What you have to do: Omit images. Retype all entries verbatim.

··· Supplied records ···

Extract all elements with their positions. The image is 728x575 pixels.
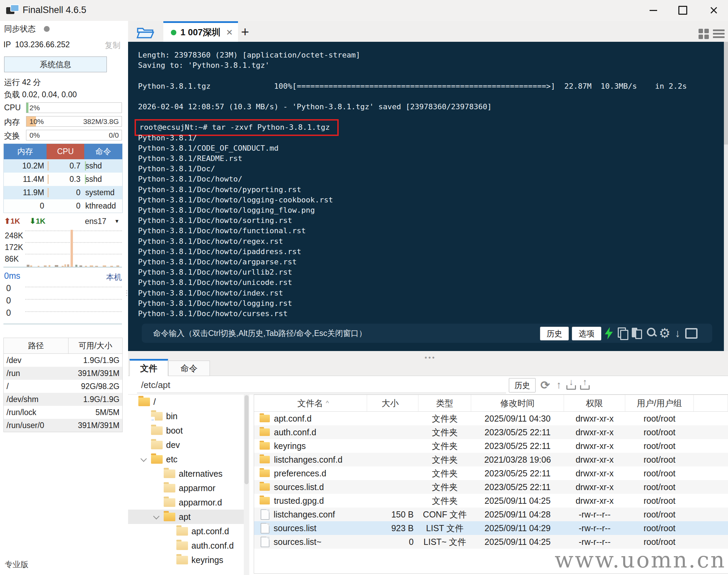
minimize-button[interactable]: [646, 3, 661, 17]
process-col-header[interactable]: 内存: [4, 144, 47, 159]
terminal[interactable]: Length: 23978360 (23M) [application/octe…: [128, 42, 728, 351]
tab-session[interactable]: 1 007深圳 ✕: [163, 21, 238, 42]
process-row[interactable]: 11.9M0systemd: [4, 186, 122, 199]
file-col-header-label: 修改时间: [500, 398, 535, 409]
tab-close-icon[interactable]: ✕: [226, 28, 233, 37]
file-col-header[interactable]: 权限: [564, 395, 625, 411]
panel-splitter[interactable]: •••: [128, 351, 728, 359]
layout-grid-icon[interactable]: [699, 29, 709, 39]
process-col-header[interactable]: CPU: [47, 144, 84, 159]
download-arrow-icon[interactable]: ↓: [671, 326, 684, 340]
command-input[interactable]: 命令输入（双击Ctrl切换,Alt历史,Tab路径/命令,Esc关闭窗口）: [153, 328, 367, 339]
file-tree[interactable]: /→binbootdevetcalternativesapparmorappar…: [128, 395, 244, 575]
disk-usage-table[interactable]: 路径可用/大小/dev1.9G/1.9G/run391M/391M/92G/98…: [3, 338, 123, 432]
new-tab-button[interactable]: +: [241, 24, 249, 40]
window-mode-icon[interactable]: [685, 326, 698, 340]
disk-row[interactable]: /run/user/0391M/391M: [4, 419, 122, 432]
tree-item-[interactable]: /: [128, 395, 244, 409]
disk-row[interactable]: /run/lock5M/5M: [4, 406, 122, 419]
scrollbar-thumb[interactable]: [244, 395, 249, 484]
chevron-down-icon[interactable]: [140, 455, 147, 462]
file-name: listchanges.conf.d: [274, 455, 342, 465]
process-row[interactable]: 11.4M0.3sshd: [4, 173, 122, 186]
open-connection-folder-icon[interactable]: [136, 25, 154, 40]
system-info-button[interactable]: 系统信息: [4, 57, 107, 72]
disk-col-path[interactable]: 路径: [4, 338, 68, 353]
network-rate-row: ⬆1K ⬇1K ens17 ▼: [0, 217, 128, 227]
tree-item-etc[interactable]: etc: [128, 452, 244, 466]
file-row[interactable]: sources.list923 BLIST 文件2025/09/11 04:29…: [254, 521, 728, 535]
tree-item-label: /: [153, 397, 156, 407]
tree-item-apparmor[interactable]: apparmor: [128, 481, 244, 495]
file-row[interactable]: sources.list.d文件夹2023/05/25 22:11drwxr-x…: [254, 480, 728, 494]
download-file-icon[interactable]: ↓: [565, 378, 577, 392]
terminal-options-button[interactable]: 选项: [572, 327, 601, 340]
disk-col-size[interactable]: 可用/大小: [68, 338, 122, 353]
maximize-button[interactable]: [675, 3, 690, 17]
close-button[interactable]: [706, 3, 721, 17]
sync-status-dot: [44, 26, 50, 32]
scrollbar-thumb[interactable]: [724, 42, 728, 145]
process-memory: 11.9M: [4, 188, 44, 197]
tree-item-dev[interactable]: dev: [128, 438, 244, 452]
tab-commands[interactable]: 命令: [168, 361, 210, 376]
menu-icon[interactable]: [713, 29, 725, 40]
process-col-header[interactable]: 命令: [84, 144, 122, 159]
folder-icon: [260, 470, 270, 477]
tree-item-authconfd[interactable]: auth.conf.d: [128, 538, 244, 553]
paste-icon[interactable]: [630, 326, 643, 340]
file-row[interactable]: apt.conf.d文件夹2025/09/11 04:30drwxr-xr-xr…: [254, 412, 728, 425]
folder-icon: [260, 415, 270, 422]
process-row[interactable]: 00kthreadd: [4, 199, 122, 213]
copy-ip-button[interactable]: 复制: [105, 40, 121, 51]
sidebar: 同步状态 IP 103.236.66.252 复制 系统信息 运行 42 分 负…: [0, 21, 128, 575]
terminal-line: Python-3.8.1/Doc/howto/regex.rst: [138, 236, 687, 247]
file-col-header[interactable]: 修改时间: [471, 395, 564, 411]
refresh-icon[interactable]: ⟳: [539, 378, 551, 392]
disk-row[interactable]: /dev/shm1.9G/1.9G: [4, 393, 122, 406]
file-row[interactable]: sources.list~0LIST~ 文件2025/09/11 04:25-r…: [254, 535, 728, 549]
tree-item-apparmord[interactable]: apparmor.d: [128, 495, 244, 510]
cpu-spark-icon: [85, 175, 86, 184]
file-row[interactable]: keyrings文件夹2023/05/25 22:11drwxr-xr-xroo…: [254, 439, 728, 453]
file-col-header[interactable]: 用户/用户组: [625, 395, 694, 411]
file-col-header-label: 文件名: [298, 398, 323, 409]
folder-icon: [151, 426, 163, 435]
settings-gear-icon[interactable]: ⚙: [658, 326, 671, 340]
path-history-button[interactable]: 历史: [509, 378, 536, 392]
file-row[interactable]: listchanges.conf150 BCONF 文件2025/09/11 0…: [254, 508, 728, 521]
terminal-history-button[interactable]: 历史: [540, 327, 569, 340]
tree-scrollbar[interactable]: [244, 395, 249, 575]
path-input[interactable]: /etc/apt: [141, 380, 170, 390]
disk-row[interactable]: /92G/98.2G: [4, 380, 122, 393]
ip-label: IP: [3, 40, 11, 49]
tab-files[interactable]: 文件: [129, 359, 168, 376]
file-row[interactable]: trusted.gpg.d文件夹2025/09/11 04:25drwxr-xr…: [254, 494, 728, 508]
upload-file-icon[interactable]: ↑: [579, 378, 591, 392]
chevron-down-icon[interactable]: [153, 513, 159, 519]
tree-item-alternatives[interactable]: alternatives: [128, 466, 244, 481]
process-row[interactable]: 10.2M0.7sshd: [4, 159, 122, 173]
tree-item-apt[interactable]: apt: [128, 510, 244, 524]
tree-item-aptconfd[interactable]: apt.conf.d: [128, 524, 244, 538]
disk-row[interactable]: /dev1.9G/1.9G: [4, 354, 122, 367]
parent-dir-icon[interactable]: ↑: [553, 378, 565, 392]
copy-icon[interactable]: [616, 326, 629, 340]
file-row[interactable]: preferences.d文件夹2023/05/25 22:11drwxr-xr…: [254, 466, 728, 480]
process-table[interactable]: 内存CPU命令10.2M0.7sshd11.4M0.3sshd11.9M0sys…: [3, 143, 123, 213]
terminal-scrollbar[interactable]: [724, 42, 728, 351]
tree-item-bin[interactable]: →bin: [128, 409, 244, 423]
search-icon[interactable]: [645, 326, 658, 340]
chevron-down-icon[interactable]: ▼: [114, 218, 120, 224]
file-row[interactable]: auth.conf.d文件夹2023/05/25 22:11drwxr-xr-x…: [254, 425, 728, 439]
minimize-icon: [650, 10, 657, 11]
disk-row[interactable]: /run391M/391M: [4, 367, 122, 380]
file-col-header[interactable]: 大小: [367, 395, 418, 411]
file-col-header[interactable]: 类型: [418, 395, 471, 411]
lightning-icon[interactable]: [603, 326, 616, 340]
file-row[interactable]: listchanges.conf.d文件夹2021/03/28 19:06drw…: [254, 453, 728, 466]
tree-item-boot[interactable]: boot: [128, 423, 244, 438]
file-col-header[interactable]: 文件名^: [254, 395, 367, 411]
network-interface-select[interactable]: ens17: [85, 217, 106, 226]
tree-item-keyrings[interactable]: keyrings: [128, 553, 244, 567]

···

The answer:
Extract all elements with their positions. The image is 728x575 pixels.
minimize-button[interactable]: [646, 3, 661, 17]
process-col-header[interactable]: 内存: [4, 144, 47, 159]
terminal[interactable]: Length: 23978360 (23M) [application/octe…: [128, 42, 728, 351]
tab-session[interactable]: 1 007深圳 ✕: [163, 21, 238, 42]
process-row[interactable]: 11.9M0systemd: [4, 186, 122, 199]
file-col-header-label: 修改时间: [500, 398, 535, 409]
tab-close-icon[interactable]: ✕: [226, 28, 233, 37]
file-col-header[interactable]: 权限: [564, 395, 625, 411]
panel-splitter[interactable]: •••: [128, 351, 728, 359]
layout-grid-icon[interactable]: [699, 29, 709, 39]
process-col-header[interactable]: CPU: [47, 144, 84, 159]
download-arrow-icon[interactable]: ↓: [671, 326, 684, 340]
command-input[interactable]: 命令输入（双击Ctrl切换,Alt历史,Tab路径/命令,Esc关闭窗口）: [153, 328, 367, 339]
file-tree[interactable]: /→binbootdevetcalternativesapparmorappar…: [128, 395, 244, 575]
disk-usage-table[interactable]: 路径可用/大小/dev1.9G/1.9G/run391M/391M/92G/98…: [3, 338, 123, 432]
new-tab-button[interactable]: +: [241, 24, 249, 40]
window-mode-icon[interactable]: [685, 326, 698, 340]
disk-row[interactable]: /run/user/0391M/391M: [4, 419, 122, 432]
tree-item-[interactable]: /: [128, 395, 244, 409]
disk-row[interactable]: /run/lock5M/5M: [4, 406, 122, 419]
scrollbar-thumb[interactable]: [244, 395, 249, 484]
chevron-down-icon[interactable]: [140, 455, 147, 462]
file-name: listchanges.conf.d: [274, 455, 342, 465]
process-row[interactable]: 11.4M0.3sshd: [4, 173, 122, 186]
open-connection-folder-icon[interactable]: [136, 25, 154, 40]
system-info-button[interactable]: 系统信息: [4, 57, 107, 72]
disk-col-path[interactable]: 路径: [4, 338, 68, 353]
network-rate-row: ⬆1K ⬇1K ens17 ▼: [0, 217, 128, 227]
tree-item-etc[interactable]: etc: [128, 452, 244, 466]
file-row[interactable]: sources.list923 BLIST 文件2025/09/11 04:29…: [254, 521, 728, 535]
tree-item-label: /: [153, 397, 156, 407]
tree-item-apparmor[interactable]: apparmor: [128, 481, 244, 495]
file-row[interactable]: sources.list.d文件夹2023/05/25 22:11drwxr-x…: [254, 480, 728, 494]
download-file-icon[interactable]: ↓: [565, 378, 577, 392]
terminal-options-button[interactable]: 选项: [572, 327, 601, 340]
disk-col-size[interactable]: 可用/大小: [68, 338, 122, 353]
maximize-button[interactable]: [675, 3, 690, 17]
close-button[interactable]: [706, 3, 721, 17]
sync-status-dot: [44, 26, 50, 32]
scrollbar-thumb[interactable]: [724, 42, 728, 145]
process-memory: 11.9M: [4, 188, 44, 197]
tree-item-dev[interactable]: dev: [128, 438, 244, 452]
tab-commands[interactable]: 命令: [168, 361, 210, 376]
menu-icon[interactable]: [713, 29, 725, 40]
process-col-header[interactable]: 命令: [84, 144, 122, 159]
folder-icon: [260, 470, 270, 477]
tree-item-authconfd[interactable]: auth.conf.d: [128, 538, 244, 553]
paste-icon[interactable]: [630, 326, 643, 340]
file-row[interactable]: apt.conf.d文件夹2025/09/11 04:30drwxr-xr-xr…: [254, 412, 728, 425]
folder-icon: [260, 415, 270, 422]
process-row[interactable]: 00kthreadd: [4, 199, 122, 213]
copy-ip-button[interactable]: 复制: [105, 40, 121, 51]
sidebar: 同步状态 IP 103.236.66.252 复制 系统信息 运行 42 分 负…: [0, 21, 128, 575]
terminal-line: Python-3.8.1/Doc/howto/regex.rst: [138, 236, 687, 247]
file-col-header[interactable]: 修改时间: [471, 395, 564, 411]
refresh-icon[interactable]: ⟳: [539, 378, 551, 392]
disk-row[interactable]: /dev/shm1.9G/1.9G: [4, 393, 122, 406]
file-row[interactable]: sources.list~0LIST~ 文件2025/09/11 04:25-r…: [254, 535, 728, 549]
tree-item-apparmord[interactable]: apparmor.d: [128, 495, 244, 510]
cpu-spark-icon: [85, 175, 86, 184]
file-row[interactable]: keyrings文件夹2023/05/25 22:11drwxr-xr-xroo…: [254, 439, 728, 453]
file-col-header[interactable]: 用户/用户组: [625, 395, 694, 411]
file-col-header-label: 文件名: [298, 398, 323, 409]
folder-icon: [151, 426, 163, 435]
settings-gear-icon[interactable]: ⚙: [658, 326, 671, 340]
path-history-button[interactable]: 历史: [509, 378, 536, 392]
file-row[interactable]: listchanges.conf150 BCONF 文件2025/09/11 0…: [254, 508, 728, 521]
terminal-history-button[interactable]: 历史: [540, 327, 569, 340]
tree-scrollbar[interactable]: [244, 395, 249, 575]
path-input[interactable]: /etc/apt: [141, 380, 170, 390]
disk-row[interactable]: /92G/98.2G: [4, 380, 122, 393]
ip-label: IP: [3, 40, 11, 49]
tab-files[interactable]: 文件: [129, 359, 168, 376]
file-row[interactable]: trusted.gpg.d文件夹2025/09/11 04:25drwxr-xr…: [254, 494, 728, 508]
upload-file-icon[interactable]: ↑: [579, 378, 591, 392]
chevron-down-icon[interactable]: [153, 513, 159, 519]
tree-item-alternatives[interactable]: alternatives: [128, 466, 244, 481]
process-row[interactable]: 10.2M0.7sshd: [4, 159, 122, 173]
tree-item-apt[interactable]: apt: [128, 510, 244, 524]
tree-item-aptconfd[interactable]: apt.conf.d: [128, 524, 244, 538]
disk-row[interactable]: /dev1.9G/1.9G: [4, 354, 122, 367]
parent-dir-icon[interactable]: ↑: [553, 378, 565, 392]
copy-icon[interactable]: [616, 326, 629, 340]
file-row[interactable]: preferences.d文件夹2023/05/25 22:11drwxr-xr…: [254, 466, 728, 480]
process-table[interactable]: 内存CPU命令10.2M0.7sshd11.4M0.3sshd11.9M0sys…: [3, 143, 123, 213]
terminal-scrollbar[interactable]: [724, 42, 728, 351]
tree-item-bin[interactable]: →bin: [128, 409, 244, 423]
search-icon[interactable]: [645, 326, 658, 340]
chevron-down-icon[interactable]: ▼: [114, 218, 120, 224]
file-row[interactable]: auth.conf.d文件夹2023/05/25 22:11drwxr-xr-x…: [254, 425, 728, 439]
minimize-icon: [650, 10, 657, 11]
disk-row[interactable]: /run391M/391M: [4, 367, 122, 380]
file-col-header[interactable]: 大小: [367, 395, 418, 411]
file-col-header[interactable]: 类型: [418, 395, 471, 411]
lightning-icon[interactable]: [603, 326, 616, 340]
file-row[interactable]: listchanges.conf.d文件夹2021/03/28 19:06drw…: [254, 453, 728, 466]
tree-item-boot[interactable]: boot: [128, 423, 244, 438]
file-col-header[interactable]: 文件名^: [254, 395, 367, 411]
network-interface-select[interactable]: ens17: [85, 217, 106, 226]
tree-item-keyrings[interactable]: keyrings: [128, 553, 244, 567]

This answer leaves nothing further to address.